“I do!” In most weddings, these two classic words are all the bride and groom are required to say. But if you are thrilled by the chance to express what your partner means to you in the presence of family and friends, why not consider writing your own marriage vows?
Writing your vows can be easy, joyful and result in a beautiful and intimate central feature of your wedding ceremony if you keep the following principles in mind.
1. Write your vows from the heart. You love him so much that you are pledging your life to him. But what do you love about him? His corny laugh? His kindness to strangers? And what is it about her that makes your heart skip a beat? The little songs she sings to the cat? How she helps your son with his homework?
When you write your vows, think about the small and precious qualities that charm and dazzle you about your partner. These can provide clues to the tender promises you may wish to include in your personal vows. To her, you might say: “I promise I will never laugh at your silly songs and that I will always encourage your creative nature.” To him, “I promise to always support and admire your goodness and compassion.”
2. Let your vows tell a story. You have so many stories about how you met and fell in love that they could fill a book. Of course you do, but you can’t read a book at your wedding. During the ceremony, you’ll only have a few short minutes to say what you feel. So, it’s best to focus on one or two special memories that demonstrate what makes you click as a couple.
Let’s say for example you fell in love on a ski trip. To him, you might say: “When we went skiing in the Alps, I trusted you and told you all my secrets over hot chocolate. I knew then I had found my best friend in life. I promise I will always be your best friend.” To her, “I promise I will always keep your secrets.”
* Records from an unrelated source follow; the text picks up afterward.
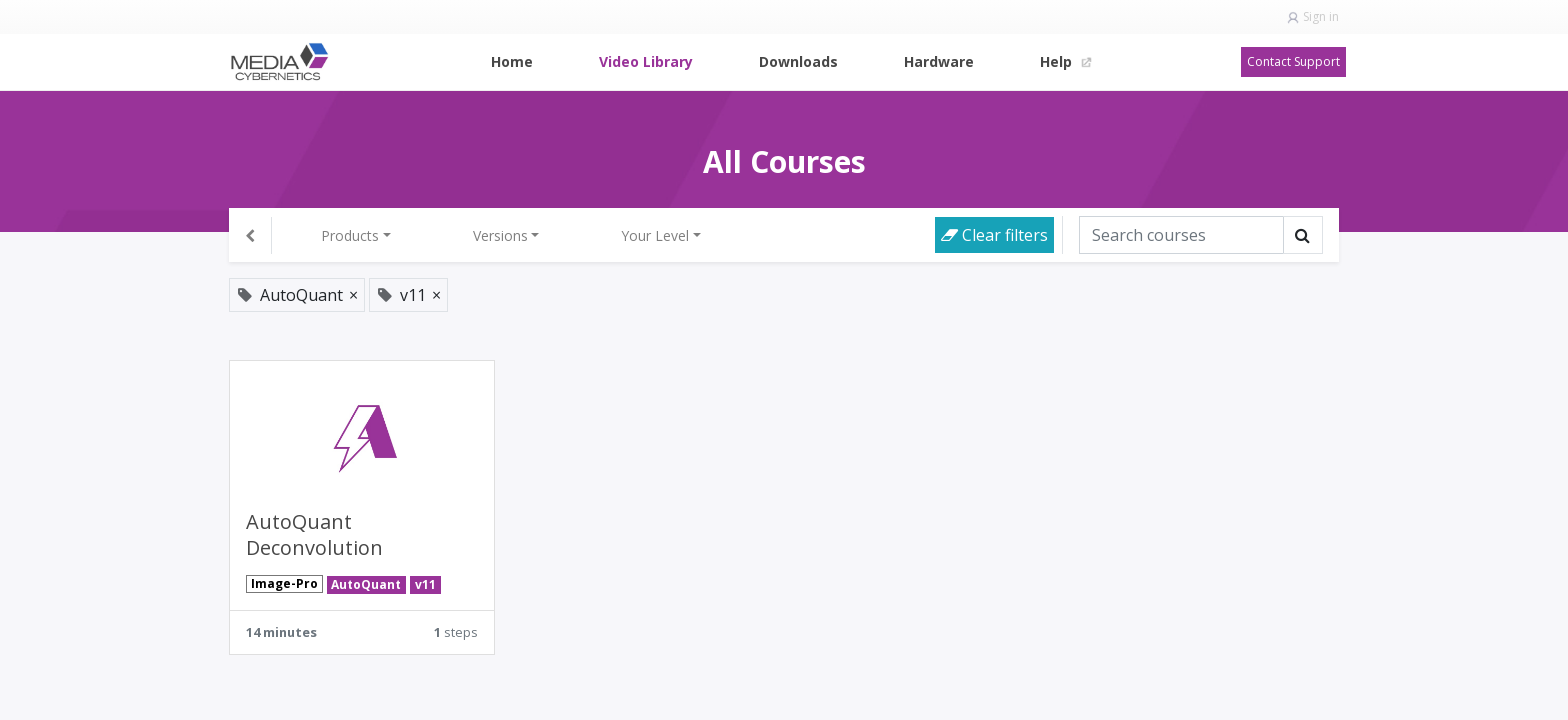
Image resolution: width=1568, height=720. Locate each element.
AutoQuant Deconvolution (314, 535)
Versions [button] (500, 235)
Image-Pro (284, 583)
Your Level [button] (655, 235)
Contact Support (1293, 61)
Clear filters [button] (994, 235)
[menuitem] (512, 61)
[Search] (1181, 235)
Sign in (1321, 16)
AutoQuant (366, 584)
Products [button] (350, 235)
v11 (425, 584)
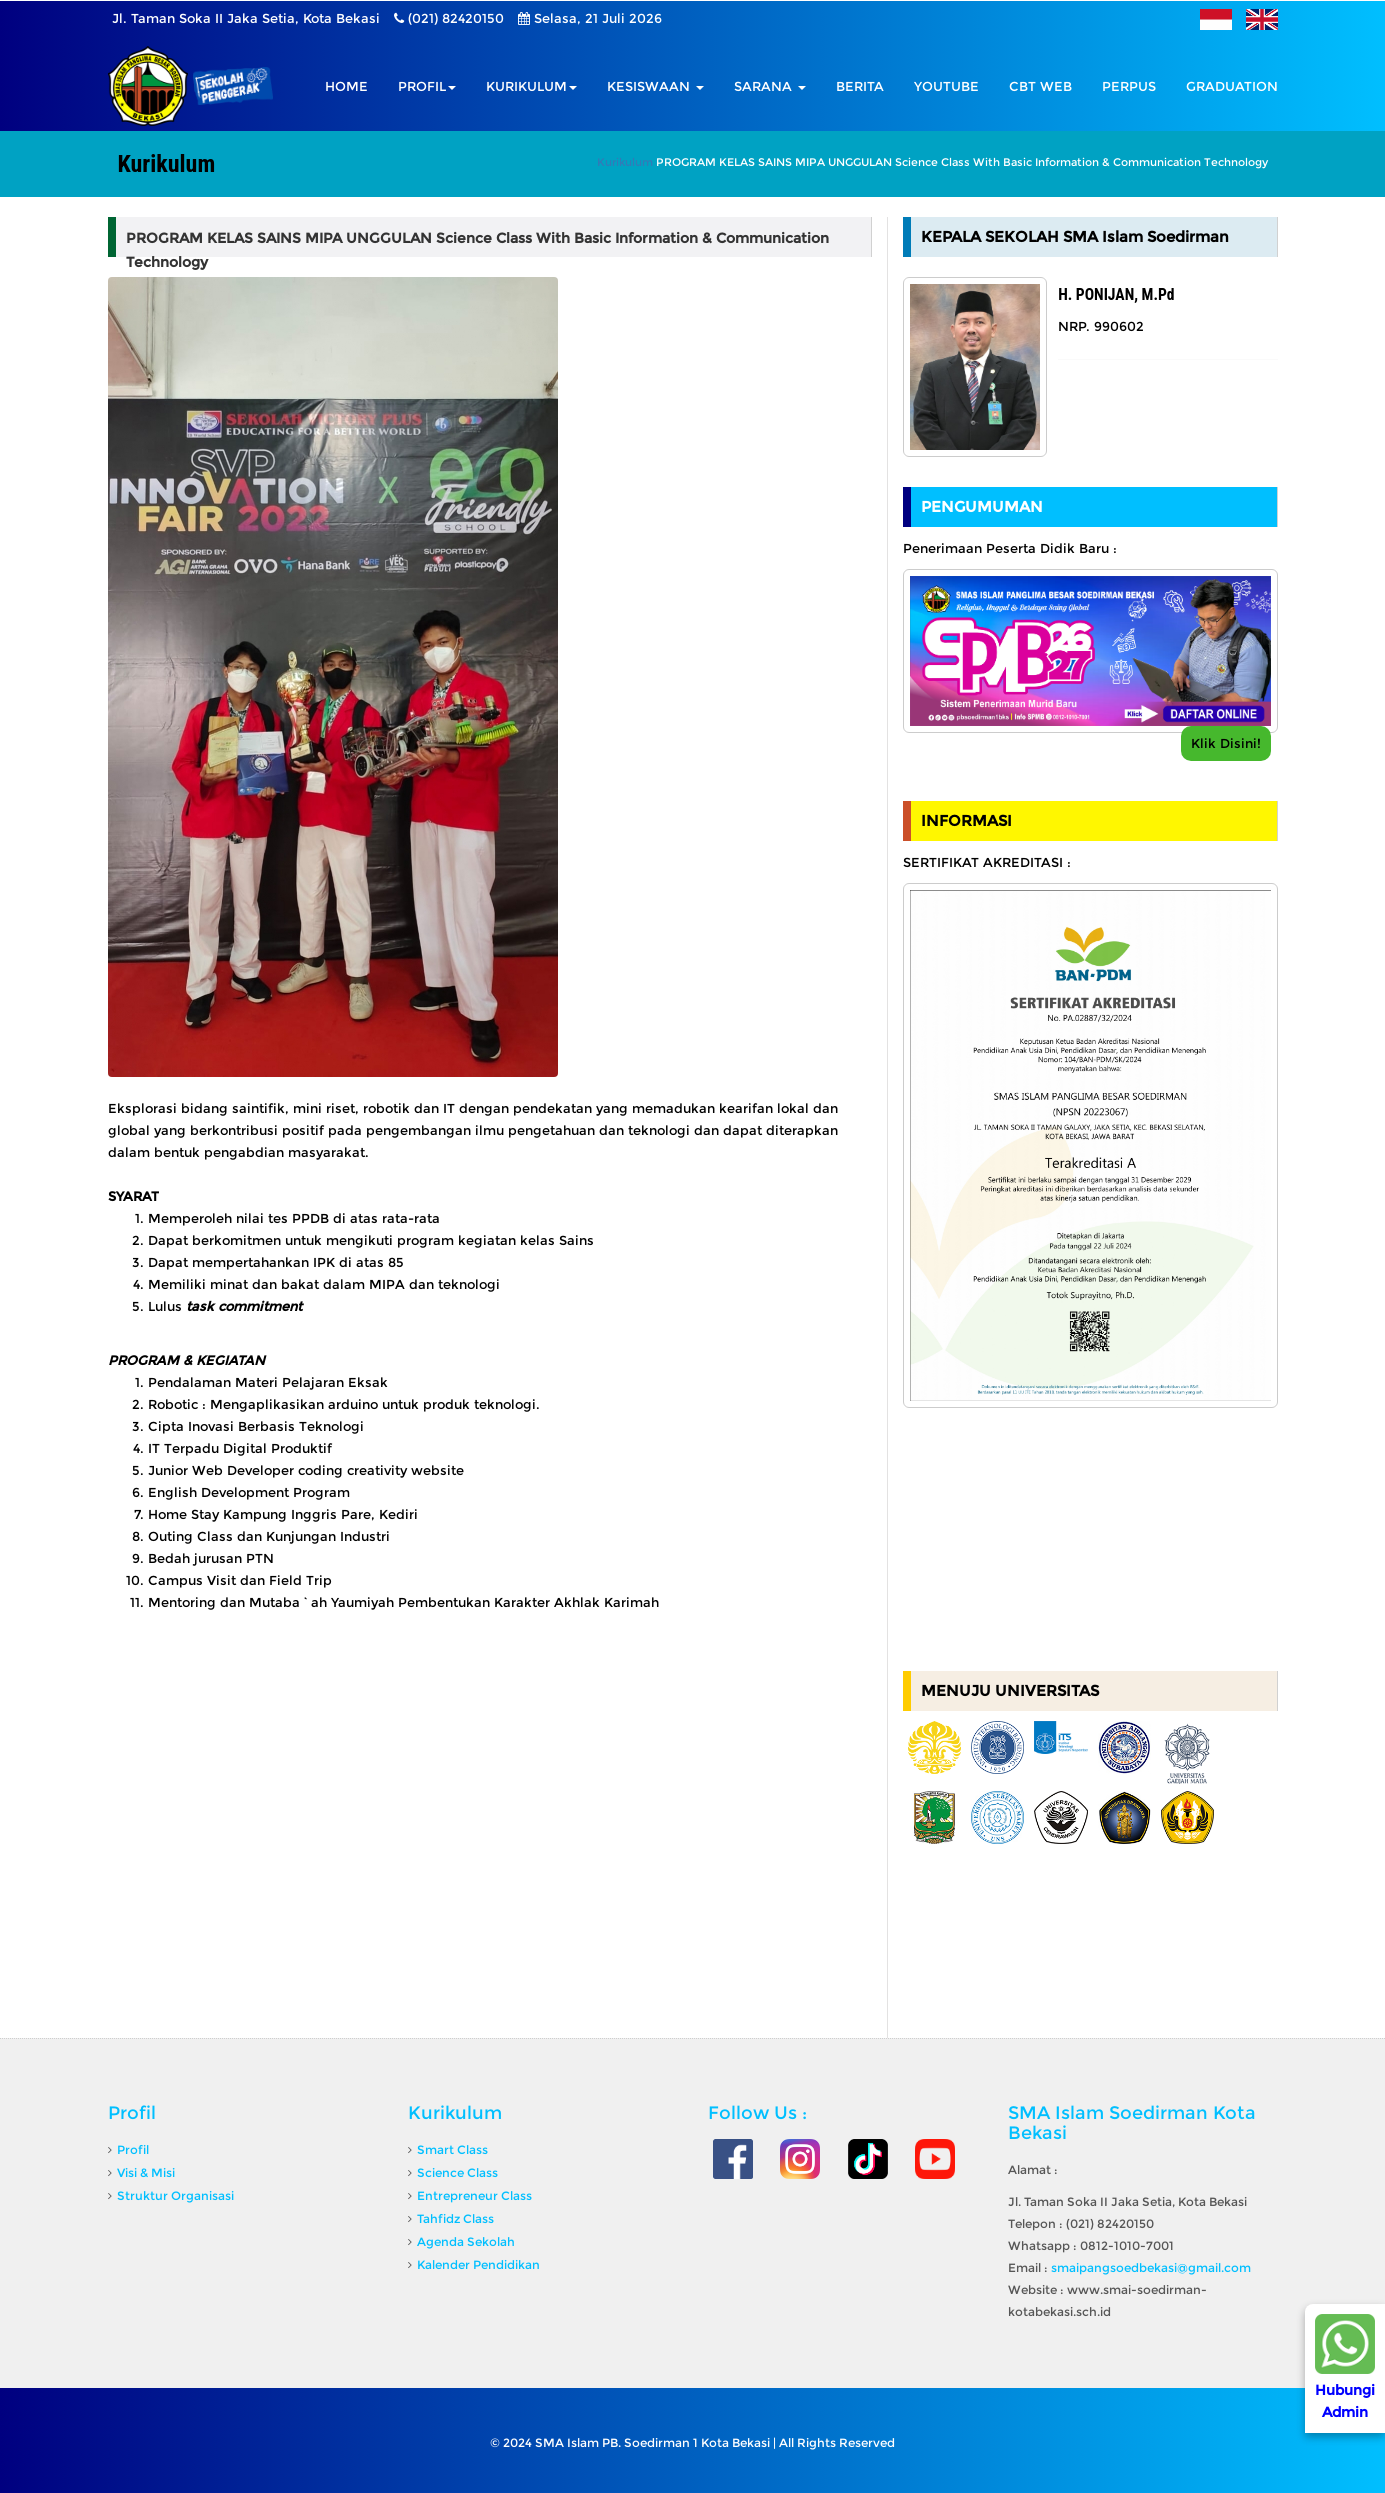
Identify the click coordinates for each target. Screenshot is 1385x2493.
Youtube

3. Keep your vows simple and technology-free. Though you might feel inspired to write several pages about your partner, it’s important to keep your personal vows short and simple. Your ceremony will have many parts and an overlong exchange of vows can disrupt its rhythm. It can also pose other difficulties. For example, who will carry your multi-page vows? Will you tuck them into your bouquet or request the best man to hold them under his vest? To avoid confusion, using an index card that the JP can easily hold in her book is often a good approach. And by all means leave your smart phone in the car during the wedding ceremony. No one wants to see a bride illuminated by her cell phone screen, pushing buttons to find where she saved her marriage vows.
4. Make sure your vows are tactful. Remember your vows are part of a ceremony that will be performed in front of others. Though your intimate memories are romantic to you, they should not be featured in your wedding ceremony. There will be plenty of private time on the honeymoon to whisper sweet nothings and share thoughts meant only for one another.
Still not sure whether you want to forgo the “I dos” at your wedding? You don’t have to. Many couples supplement, rather than replace, traditional vows with personal vows. Talk it over with your JP. She can offer guidance and assistance in crafting your wedding ceremony. You may find that writing your own vows can add a special and meaningful touch to your wedding – a touch that comes straight from your heart.